MARIA JOSÉ : Eu sou menina...
Os olhos embasbacados dos dois irmãos desabaram sobre a menina Maria José que, perante a reacção dos manos, desatou num pranto desalmado.
O padre estupefacto tentou acalmá-la mas não sabia o que fazer às mãos, pois receava tocá-la, então primeiro ofereceu-lhe um copo de água com açúcar, depois pôs-lhe ao dispor uma panóplia de chá de ervas enquanto repetia que tudo ir-se-ia resolver pelo melhor.

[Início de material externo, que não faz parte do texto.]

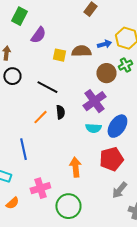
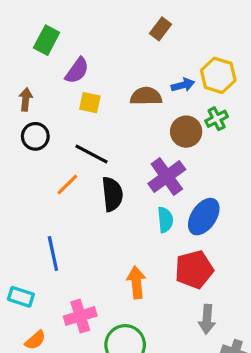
yellow square: (59, 55) -> (90, 103), moved
black semicircle: (60, 112) -> (112, 194), size x1.5
orange line: (40, 117) -> (67, 184), moved
cyan semicircle: (93, 128) -> (165, 220), turned -98
gray arrow: (119, 190) -> (207, 319), turned -36

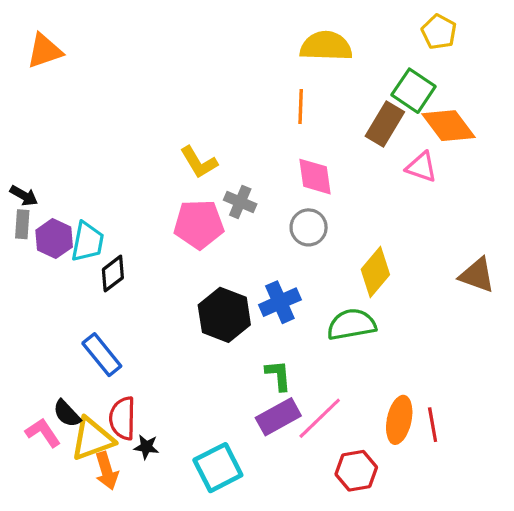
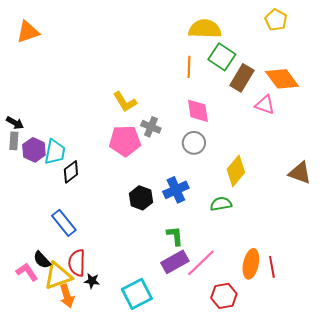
green square: (414, 91) -> (222, 57), moved
black hexagon: (224, 315) -> (141, 198), size x0.7
green semicircle: (351, 324) -> (221, 204), size x0.7

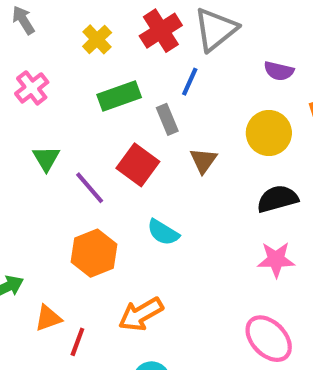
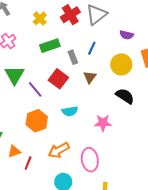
blue line: (190, 82) -> (92, 48), moved
green triangle: (46, 158) -> (15, 75), size x1.5
black semicircle: (277, 199) -> (125, 96), turned 48
cyan semicircle: (163, 232) -> (70, 111), turned -42
pink star: (276, 260) -> (103, 123), moved
pink ellipse: (269, 339) -> (90, 160), moved, turned 35

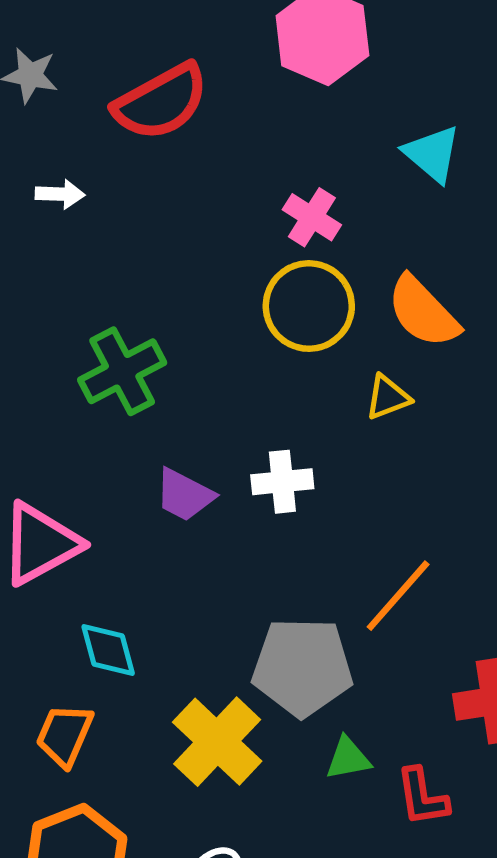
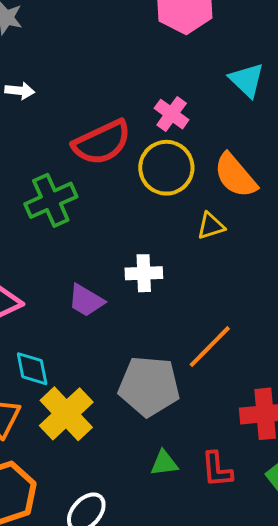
red semicircle: (161, 102) -> (102, 142), moved
purple trapezoid: (184, 495) -> (86, 301), moved
yellow cross: (217, 742) -> (66, 414), moved
green triangle: (348, 758) -> (164, 463), moved

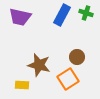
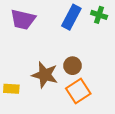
brown circle: (77, 57) -> (73, 66), moved
yellow rectangle: (22, 85) -> (11, 89), moved

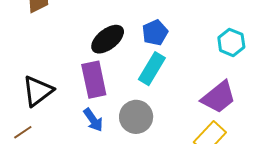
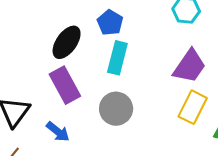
blue arrow: (93, 120) -> (58, 132), moved

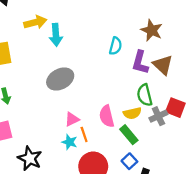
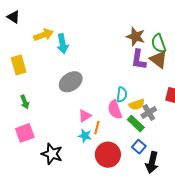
brown star: (152, 30) -> (136, 37), moved
cyan semicircle: (115, 46) -> (122, 95), moved
green semicircle: (145, 95) -> (159, 43), moved
gray cross: (158, 116) -> (149, 112), moved
orange line: (84, 134) -> (97, 128), turned 40

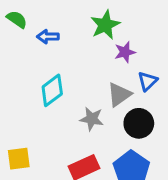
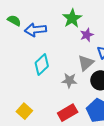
blue arrow: (48, 37) -> (35, 30), size x1.5
yellow square: (19, 159) -> (24, 111), turned -35

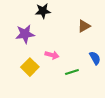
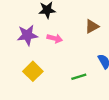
pink arrow: (52, 55) -> (55, 38), moved

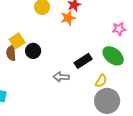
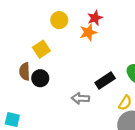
yellow square: (17, 41) -> (41, 49), moved
black circle: (33, 51) -> (40, 78), moved

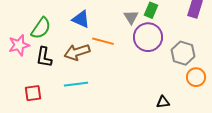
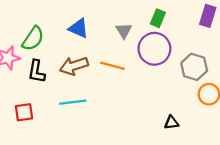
gray triangle: (131, 17) -> (124, 31), moved
orange line: (103, 41) -> (112, 66), moved

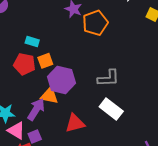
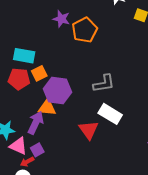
cyan rectangle: (32, 42) -> (24, 56), size x1.5
red triangle: (75, 123) -> (89, 130), moved, turned -45

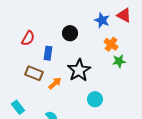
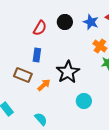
black circle: (70, 33) -> (65, 22), moved
red semicircle: (28, 38) -> (40, 28), moved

Embora, se estivesse perante mais uma dor humana e, o desconforto estivesse claramente escarrapachado na cara do Jorge, este achou que aquela menina estava a forçá-los a sentirem pena da sua condição. Como tal e aproveitando esta pausa de descontrole emocional, começou a inspeccionar as sua mãos numa total demonstração de indiferença.
O padre, coitado, que ainda por cima fora assaltado pela dúvida, estava agastadíssimo com a situação, e ao mesmo tempo questionava-se sobre validade do facto de querer, desesperadamente, resgatar uma alma, se tal atitude da sua parte não o haveria conduzido a cometer uma imprudência de consequências imprevisíveis; pois convidou para um encontro de família uma mulher tão psicologicamente debilitada.

Jorge conhecedor do significado das expressões faciais do seu irmão e, como entre eles se encontrava a inconsolável menina Maria José; sem dar nas vistas, o maninho do padre – fez o que sempre fizera desde miúdo – esticou a perna e tocou-lhe no pé para o confortar. O padre que estava cabisbaixo com a sua cabeça apoiada sobre o seu punho, ergueu-a ligeiramente e sorriu em direcção a seu irmão e este retorquiu piscando-lhe o olho.
Maria José enquanto enxugava as suas pesarosas lágrimas também se assoava estrondosamente, gastando quase uma caixa de tissues Kleenex, aroma de sândalo, que é uma das provisões semanais enviadas ao padre por sua mãe. Revelando-se mais calma, enxugou as sua lágrimas com a palma das mãos, a réstia do muco que espreitava pelas suas narinas foi inspirado e depois de se recompôr desabafou :

MARIA JOSÉ : Eu sou uma mentirosa, e estou a ficar engasgada nas minhas falsidades.
PADRE JESUALDO: Se deseja confessar-se, acho melhor voltarmos ao confessionário.
JORGE: Por quem soís, eu retiro-me; por favor estejam à vontade.
MARIA JOSÉ: Não é bem confessar-me, eu necessito de alguém que me oiça, senhor Jorge pode ficar se assim o desejar, por favor não se retire por minha causa.
PADRE JESUALDO: Mas, que tipo de mentiras é que costuma dizer?
MARIA JOSÉ: Deixei que todos lá no meu emprego tivessem uma imagem errada acerca da minha pessoa. Por exemplo, estão todos convencidos que eu sou uma devoradora de homens.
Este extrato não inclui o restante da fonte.